[Work order] Output, exactly as written, the lines below starting at the line containing "Finanzierungsexperte der Plutos AG in" and ending at the line containing "auch im Urlaub und auf Reisen.". Drop the pictures and keep both end lines.

[Data supplied]
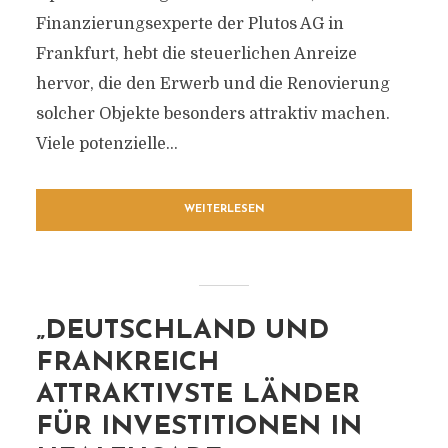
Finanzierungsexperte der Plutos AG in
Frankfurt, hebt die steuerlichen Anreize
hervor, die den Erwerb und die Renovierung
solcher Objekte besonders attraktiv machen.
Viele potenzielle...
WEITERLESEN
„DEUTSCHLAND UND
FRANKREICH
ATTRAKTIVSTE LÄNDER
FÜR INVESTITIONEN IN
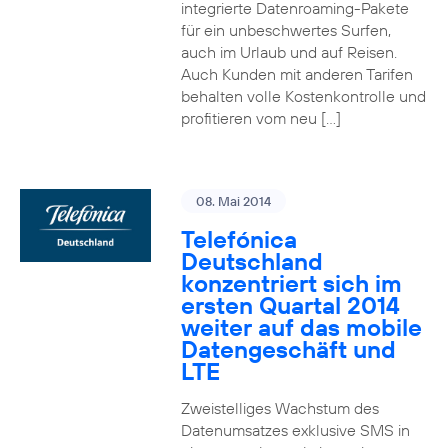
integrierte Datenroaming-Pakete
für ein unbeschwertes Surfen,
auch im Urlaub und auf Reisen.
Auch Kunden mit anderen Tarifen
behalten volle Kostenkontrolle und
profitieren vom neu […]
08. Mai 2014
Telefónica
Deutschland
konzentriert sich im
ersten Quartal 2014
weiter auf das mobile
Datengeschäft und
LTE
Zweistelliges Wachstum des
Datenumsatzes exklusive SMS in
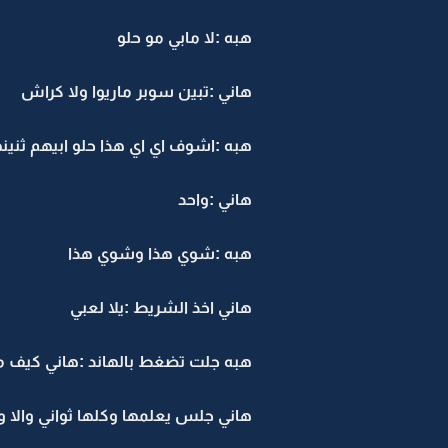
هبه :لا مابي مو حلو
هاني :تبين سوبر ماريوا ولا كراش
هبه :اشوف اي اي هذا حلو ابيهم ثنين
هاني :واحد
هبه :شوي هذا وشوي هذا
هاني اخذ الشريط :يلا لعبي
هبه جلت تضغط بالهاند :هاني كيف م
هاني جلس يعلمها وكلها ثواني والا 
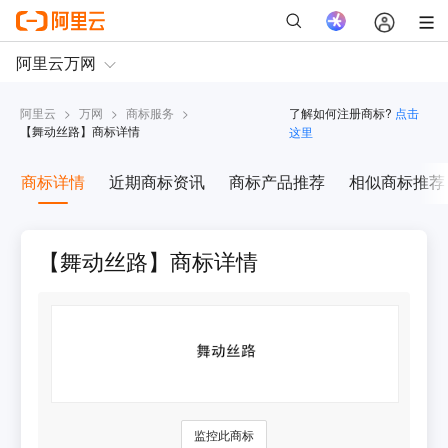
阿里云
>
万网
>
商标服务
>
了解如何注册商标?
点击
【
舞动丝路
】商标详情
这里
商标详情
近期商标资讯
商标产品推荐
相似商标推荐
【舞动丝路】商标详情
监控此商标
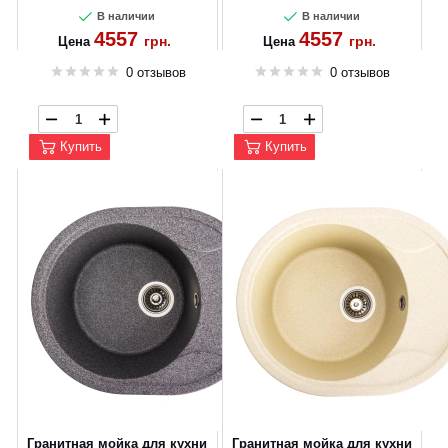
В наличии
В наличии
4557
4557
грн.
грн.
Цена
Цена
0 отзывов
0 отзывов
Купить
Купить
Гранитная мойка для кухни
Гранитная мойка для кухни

...

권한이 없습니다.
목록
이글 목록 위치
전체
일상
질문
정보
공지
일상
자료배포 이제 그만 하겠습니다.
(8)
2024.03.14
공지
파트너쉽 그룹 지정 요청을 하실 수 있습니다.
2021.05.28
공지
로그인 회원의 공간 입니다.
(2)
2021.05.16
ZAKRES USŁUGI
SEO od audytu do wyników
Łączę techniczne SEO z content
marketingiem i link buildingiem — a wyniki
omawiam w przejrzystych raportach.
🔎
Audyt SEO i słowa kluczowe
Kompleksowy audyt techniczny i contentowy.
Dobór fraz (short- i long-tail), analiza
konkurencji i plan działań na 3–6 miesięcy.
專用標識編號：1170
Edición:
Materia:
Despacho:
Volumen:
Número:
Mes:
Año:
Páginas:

--

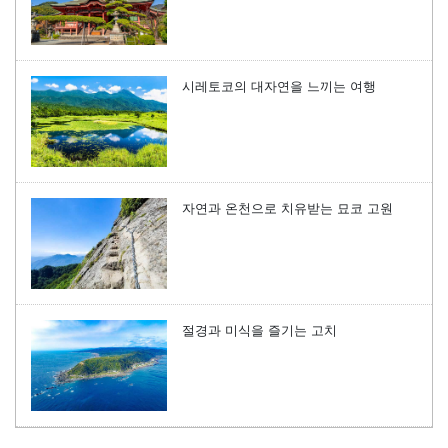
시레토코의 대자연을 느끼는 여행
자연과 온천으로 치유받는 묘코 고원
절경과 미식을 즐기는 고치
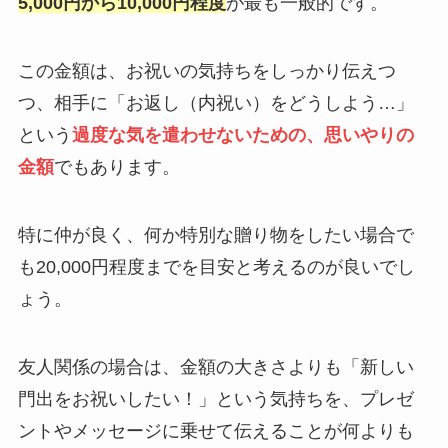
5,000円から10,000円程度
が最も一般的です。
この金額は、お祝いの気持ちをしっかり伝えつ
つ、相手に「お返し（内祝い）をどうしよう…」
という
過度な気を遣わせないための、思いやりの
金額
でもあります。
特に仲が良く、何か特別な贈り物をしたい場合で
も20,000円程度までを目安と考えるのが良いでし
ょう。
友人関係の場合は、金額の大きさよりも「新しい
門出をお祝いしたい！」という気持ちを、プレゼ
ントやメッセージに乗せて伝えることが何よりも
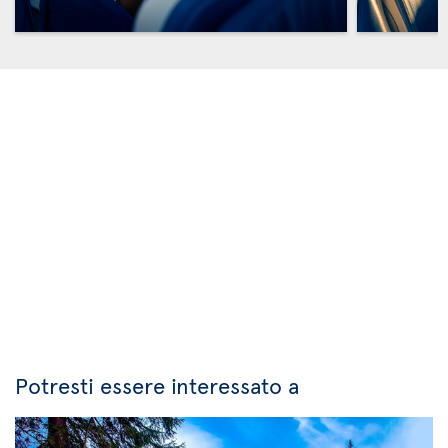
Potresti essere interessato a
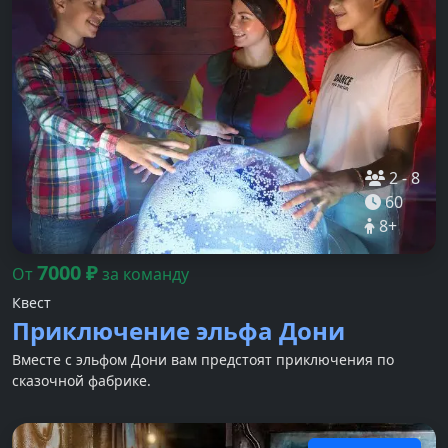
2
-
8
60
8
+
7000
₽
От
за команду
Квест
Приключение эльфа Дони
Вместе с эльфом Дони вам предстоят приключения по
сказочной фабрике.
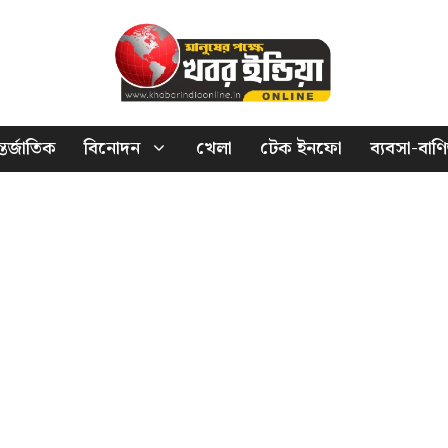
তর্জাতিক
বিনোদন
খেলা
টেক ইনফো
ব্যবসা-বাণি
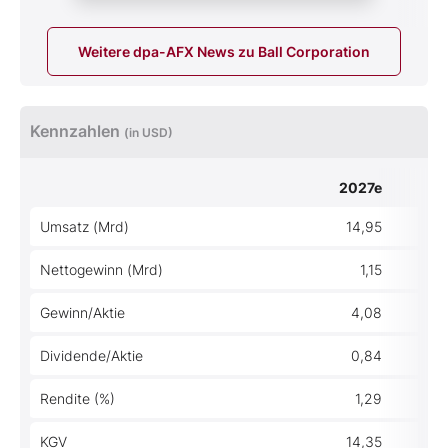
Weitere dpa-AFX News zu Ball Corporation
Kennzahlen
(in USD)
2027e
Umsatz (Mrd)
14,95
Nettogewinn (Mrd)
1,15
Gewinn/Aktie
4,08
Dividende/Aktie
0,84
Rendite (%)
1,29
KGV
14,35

[Problem solution]
Finanzierungsexperte der Plutos AG in
Frankfurt, hebt die steuerlichen Anreize
hervor, die den Erwerb und die Renovierung
solcher Objekte besonders attraktiv machen.
Viele potenzielle...
WEITERLESEN
„DEUTSCHLAND UND
FRANKREICH
ATTRAKTIVSTE LÄNDER
FÜR INVESTITIONEN IN
integrierte Datenroaming-Pakete
für ein unbeschwertes Surfen,
auch im Urlaub und auf Reisen.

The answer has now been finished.